Notably, in August alone, as many as 1,496 enterprises have come back into operation, up 35.2 percent compared to last month. However, this month saw a decrease in the number of newly-established enterprises and registered capital with 5,052 enterprises and 27.3 trillion VND, down 0.6 percent and 13.2 percent respectively when compared with July.

In the January – August period, 47,000 enterprises have been set up with a total registered capital of 289.8 trillion VND, down 9.5 percent in the number of enterprises established but up 14.2 percent in registered capital against the corresponding period last year. The average registered capital per enterprise was 6.1 billion VND, a year-on-year increase of 26.2 percent.

The report from the GSO indicates that in the last eight months the electricity, water and gas production and supply sectors were among the sectors displaying the most positive economic signs as the number of newly-established enterprises went up by 12.4 percent and the number of un-operational or dissolved enterprises fell by 27.9 percent.

In the meantime, several sectors still face many difficulties such as the wholesale, retail, automobile repair, tourism, job services among others.

Binh Thuan honours rural industrial products

As many as 23 rural industrial products of the central province of Binh Thuan were honoured as local outstanding items at a ceremony held in the locality on August 28.

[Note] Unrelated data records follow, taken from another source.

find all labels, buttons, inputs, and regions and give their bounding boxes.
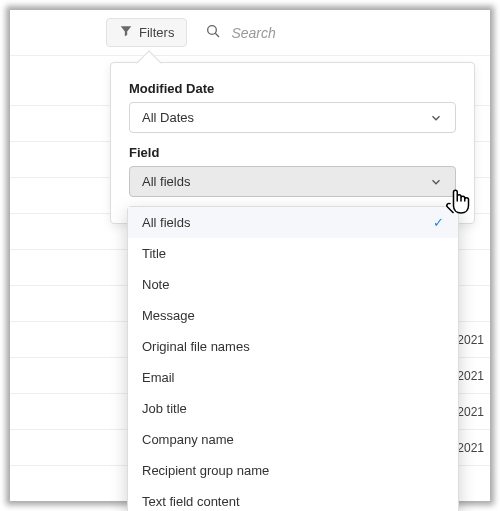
chevron-down-icon (429, 111, 443, 125)
year-cell (481, 261, 484, 275)
modified-date-label: Modified Date (129, 81, 456, 96)
toolbar: Filters (10, 10, 490, 56)
check-icon: ✓ (433, 215, 444, 230)
field-option[interactable]: Email (128, 362, 458, 393)
year-cell (481, 117, 484, 131)
field-option[interactable]: Job title (128, 393, 458, 424)
field-option[interactable]: All fields✓ (128, 207, 458, 238)
svg-line-1 (216, 33, 220, 37)
year-cell (481, 153, 484, 167)
field-option[interactable]: Note (128, 269, 458, 300)
filters-button-label: Filters (139, 25, 174, 40)
field-option-label: Text field content (142, 494, 240, 509)
field-select[interactable]: All fields (129, 166, 456, 197)
funnel-icon (119, 24, 133, 41)
year-cell: 2021 (457, 369, 484, 383)
year-cell: 2021 (457, 405, 484, 419)
field-dropdown[interactable]: All fields✓TitleNoteMessageOriginal file… (127, 206, 459, 511)
field-option-label: Title (142, 246, 166, 261)
field-option[interactable]: Company name (128, 424, 458, 455)
search-input[interactable] (229, 24, 468, 42)
search-field[interactable] (197, 19, 476, 47)
svg-point-0 (208, 25, 217, 34)
search-icon (205, 23, 221, 43)
field-option[interactable]: Original file names (128, 331, 458, 362)
field-option-label: Original file names (142, 339, 250, 354)
year-cell (481, 225, 484, 239)
filters-button[interactable]: Filters (106, 18, 187, 47)
field-option-label: Company name (142, 432, 234, 447)
year-cell (481, 297, 484, 311)
field-option-label: Recipient group name (142, 463, 269, 478)
filters-popover: Modified Date All Dates Field All fields (110, 62, 475, 224)
field-option[interactable]: Recipient group name (128, 455, 458, 486)
year-cell: 2021 (457, 441, 484, 455)
field-option-label: All fields (142, 215, 190, 230)
field-value: All fields (142, 174, 190, 189)
field-label: Field (129, 145, 456, 160)
year-cell: 2021 (457, 333, 484, 347)
field-option[interactable]: Text field content (128, 486, 458, 511)
chevron-down-icon (429, 175, 443, 189)
modified-date-value: All Dates (142, 110, 194, 125)
field-option-label: Email (142, 370, 175, 385)
year-cell (481, 189, 484, 203)
field-option[interactable]: Message (128, 300, 458, 331)
field-option-label: Job title (142, 401, 187, 416)
field-option[interactable]: Title (128, 238, 458, 269)
modified-date-select[interactable]: All Dates (129, 102, 456, 133)
field-option-label: Message (142, 308, 195, 323)
field-option-label: Note (142, 277, 169, 292)
year-cell (481, 81, 484, 95)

As part of an effort to further the development of rural industrial products, a voting campaign was held by the local broadcasting and television station and the provincial Department of Industry and Trade to select outstanding products for the recognition.

The programme saw the involvement of 20 units in the locality with 36 products of different types such as decorative items, supplementary food, beverage, spice and equipments for agriculture and construction.

The recognised products will be recommended at supermarkets and the province’s booths at exhibitions. In addition, businesses with the products will enjoy support for production and be provided with personnel training.

Also at the ceremony, 12 of the 23 typical products were selected for a similar vote for the southern region.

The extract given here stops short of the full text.